Fantasmagoriana is the title of an anthology of horror stories that birthed the two monsters of Western modernity: Dracula and Frankenstein. To know how this came about, however, it’s necessary to take a step back. It is 1815 and the Tambora volcano erupts in Indonesia. This event starts a chain reaction that causes a series of adverse natural events. Waves of cold and heavy rains sweep across Asia and Europe for many months, so much so that 1816 is remembered as the year without a summer. As a result of these weather conditions, a cholera epidemic spreads from South Asia to the Middle East. These two factors have unpredictable effects on the world economy. Famines occur in the following years in parts of China, especially in Yunnan. In an attempt to resist, the people living there convert many traditional crops to opium cultivation. This is perhaps how international drug dealing is born in the modern age.
Soon, cholera and the poor weather conditions come to affect Europe as well. For this very reason, a group of friends and writers decide to spend a time of isolation at Villa Diodati in the Swiss town of Cologny. The group includes Lord Byron and his physician John Polidori, Mary Shelley, her sister, and her husband Percy Bysshe Shelley. To kill time, the company thus gathered begins reading scary novels. Among them, Fantasmagoriana.
The reading of Fantasmagoriana prompts the comrades to set themselves a challenge: to frighten each other by creating their own horror stories. From that challenge two novels are born: John Polidori’s The Vampyre, which will inspire Bram Stoker’s Dracula, and Mary Shelley’s Frankenstein. Fantasmagoriana is, in short, proof that works of art are not objects, but living organisms capable of proliferating and mutating.
The story that began with the eruption of the Tambora volcano, however, does not end here. In fact, scientists later proved that such events caused temporary melting of ice at the poles. Noticing the unusual natural phenomenon, the British Empire invested large amounts of money in exploring the North Pole for fifty years, in search of the northwest passage. Unsuccessful at the time, the venture initiated the extractive exploitation of the Arctic region, whose irreversible crisis we see today.

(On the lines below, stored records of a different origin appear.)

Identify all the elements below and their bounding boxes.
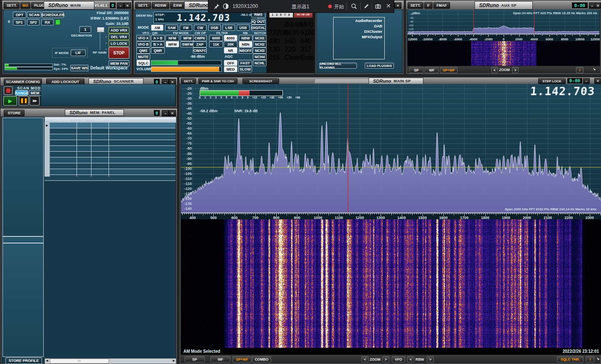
mem-bank-box-top[interactable]: [2, 118, 44, 236]
rx-b-a[interactable]: B > A: [151, 41, 165, 47]
rf-gain-slider-thumb[interactable]: [97, 27, 104, 32]
key-30[interactable]: 130: [269, 46, 284, 53]
pencil-icon[interactable]: [363, 3, 370, 10]
main-waterfall-canvas[interactable]: [181, 219, 601, 348]
scroll-left-arrow[interactable]: ◀: [45, 359, 49, 363]
rx-settings-button[interactable]: SETT.: [135, 2, 151, 9]
plugin-dxcluster[interactable]: DXCluster: [334, 29, 384, 34]
mode-digital[interactable]: DIGITAL: [251, 25, 266, 31]
sp-zoom-out-button[interactable]: <: [361, 356, 369, 362]
pin-icon[interactable]: [213, 3, 220, 10]
aux-sp-button[interactable]: SP: [409, 67, 423, 73]
aux-sp-wf-button[interactable]: SP+WF: [440, 67, 458, 73]
table-row[interactable]: [45, 152, 176, 157]
scroll-right-arrow[interactable]: ▶: [172, 359, 176, 363]
scanner-stop-button[interactable]: [4, 86, 12, 95]
rx-swfm[interactable]: SWFM: [181, 41, 194, 47]
sp-minimize-button[interactable]: –: [583, 78, 590, 84]
aux-info-button[interactable]: i: [576, 67, 584, 73]
table-row[interactable]: [45, 140, 176, 146]
mode-lsb[interactable]: LSB: [223, 25, 235, 31]
frequency-panel[interactable]: STEP: 1 kHz 1.142.703 -58.2 dBm: [153, 12, 258, 23]
scan-button[interactable]: SCAN: [27, 12, 41, 18]
del-vrx-button[interactable]: DEL VRX: [109, 34, 129, 40]
rdsw-button[interactable]: RDSW: [152, 2, 169, 9]
mem-bank-row[interactable]: [2, 236, 44, 243]
mode-sam[interactable]: SAM: [165, 25, 178, 31]
scheduler-button[interactable]: SCHEDULER: [42, 12, 64, 18]
aux-resize-grip[interactable]: ↘: [593, 67, 596, 71]
exw-button[interactable]: EXW: [170, 2, 185, 9]
scan-range-button[interactable]: RANGE: [15, 90, 28, 96]
rx-11k[interactable]: 11K: [209, 41, 223, 47]
plugin-mpxoutput[interactable]: MPXOutput: [334, 34, 384, 40]
rf-gain-slider-track[interactable]: [100, 32, 100, 50]
stop-button[interactable]: STOP: [109, 47, 129, 59]
mode-cw[interactable]: CW: [194, 25, 206, 31]
key-enter[interactable]: Enter: [300, 54, 315, 61]
table-row[interactable]: [45, 134, 176, 140]
rx-vfo-a[interactable]: VFO A: [136, 35, 150, 41]
rx-wfm[interactable]: WFM: [166, 41, 179, 47]
rbw-up-button[interactable]: >: [427, 356, 434, 362]
rbw-down-button[interactable]: <: [407, 356, 414, 362]
key-17[interactable]: 317: [300, 46, 315, 53]
table-row[interactable]: [45, 175, 176, 181]
combo-button[interactable]: COMBO: [252, 356, 271, 362]
sp-wf-button[interactable]: WF: [210, 356, 230, 362]
mem-bank-box-bottom[interactable]: [2, 243, 44, 357]
nchl-button[interactable]: NCHL: [253, 60, 267, 66]
sp-resize-grip[interactable]: ↘: [596, 357, 599, 361]
column-header-frequency[interactable]: Frequency: [53, 118, 70, 122]
fmaf-button[interactable]: FMAF: [433, 2, 450, 9]
magnifier-icon[interactable]: [351, 3, 357, 10]
capture-start-button[interactable]: 开始: [334, 3, 344, 10]
scan-skip-button[interactable]: ▶▶: [30, 96, 40, 106]
main-settings-button[interactable]: SETT.: [4, 2, 20, 9]
step-lock-button[interactable]: STEP LOCK: [538, 78, 566, 84]
key-630[interactable]: 8630: [284, 29, 299, 37]
column-header-s[interactable]: S: [82, 118, 84, 122]
rx-mfm[interactable]: MFM: [181, 35, 194, 41]
rx-nr[interactable]: NR: [224, 47, 237, 54]
vfo-button[interactable]: VFO: [392, 356, 405, 362]
rx-nbw[interactable]: NBW: [239, 35, 252, 41]
table-row[interactable]: [45, 123, 176, 128]
agc-off-button[interactable]: OFF: [224, 60, 237, 66]
rx-nch2[interactable]: NCH2: [253, 41, 267, 47]
sqlc-threshold-button[interactable]: SQLC THR.: [557, 356, 584, 362]
lo-lock-button[interactable]: LO LOCK: [109, 40, 129, 47]
table-row[interactable]: [45, 146, 176, 152]
scroll-thumb[interactable]: |||: [50, 359, 109, 364]
load-plugins-button[interactable]: LOAD PLUGINS: [365, 63, 394, 69]
sp2-button[interactable]: SP2: [27, 19, 40, 25]
mode-usb[interactable]: USB: [237, 25, 249, 31]
column-header-mode[interactable]: Mode: [95, 118, 104, 122]
table-row[interactable]: [45, 169, 176, 175]
aux-minimize-button[interactable]: –: [589, 2, 595, 9]
aux-settings-button[interactable]: SETT.: [408, 2, 423, 9]
key-60[interactable]: 560: [284, 37, 299, 45]
key-mhz[interactable]: MHz: [300, 21, 315, 28]
aux-waterfall-canvas[interactable]: [408, 41, 600, 66]
mem-h-scrollbar[interactable]: ◀ ||| ▶: [45, 358, 176, 364]
aux-close-button[interactable]: ✕: [595, 2, 601, 9]
rx-cwpk[interactable]: CWPK: [193, 35, 207, 41]
rx-nfm[interactable]: NFM: [166, 35, 179, 41]
sqlc-button[interactable]: SQLC: [136, 60, 150, 66]
main-minimize-button[interactable]: –: [117, 2, 124, 9]
sp-sp-button[interactable]: SP: [185, 356, 205, 362]
scan-mem-button[interactable]: MEM: [29, 90, 41, 96]
sp-sp-wf-button[interactable]: SP+WF: [232, 356, 252, 362]
key-80[interactable]: 480: [269, 37, 284, 45]
sp1-button[interactable]: SP1: [13, 19, 25, 25]
aux-f-button[interactable]: F: [424, 2, 433, 9]
mode-am[interactable]: AM: [151, 25, 163, 31]
main-spectrum-canvas[interactable]: [181, 84, 601, 219]
plugin-audiorecorder[interactable]: AudioRecorder: [334, 18, 384, 24]
rx-button[interactable]: RX: [41, 19, 54, 25]
store-profile-button[interactable]: STORE PROFILE: [5, 357, 42, 364]
key-160[interactable]: 9160: [300, 29, 315, 37]
rx-qmr[interactable]: QMR: [151, 47, 165, 54]
key-40[interactable]: 640: [300, 37, 315, 45]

The importance of the polar region in Europe’s expansionist economy is one of the reasons Mary Shelley decided to set the first chapters of her novel precisely in the Arctic, where Captain Robert Watson writes to his sister about a strange encounter with a doctor who is escaping from the monster he gave birth to.
Today, more than two hundred years later, in the midst of new climatic, health related, and political crises, the Arctic once again becomes an observatory from which we can view the monsters of our time. A phantasmagorical setting in which fiction and reality, nature, and technology, mingle into forms of narrative that transcend the dimension of objects.
Immersed in the neo-Gothic confusion of our age, LIAF 2022 – Fantasmagoriana reflects on the power of community under conditions of distance and isolation, and the affirmation of art as an unexpected form of life, adaptation, and transformation.
Fantasmagoriana projects into the Arctic new myths of immortality that collide with the precariousness of the real. It produces lightweight, fragile, mobile monuments that take shape in the city of Kabelvåg. They are symbols of a reunion of friends, who have already known each other for some time, or have yet to meet.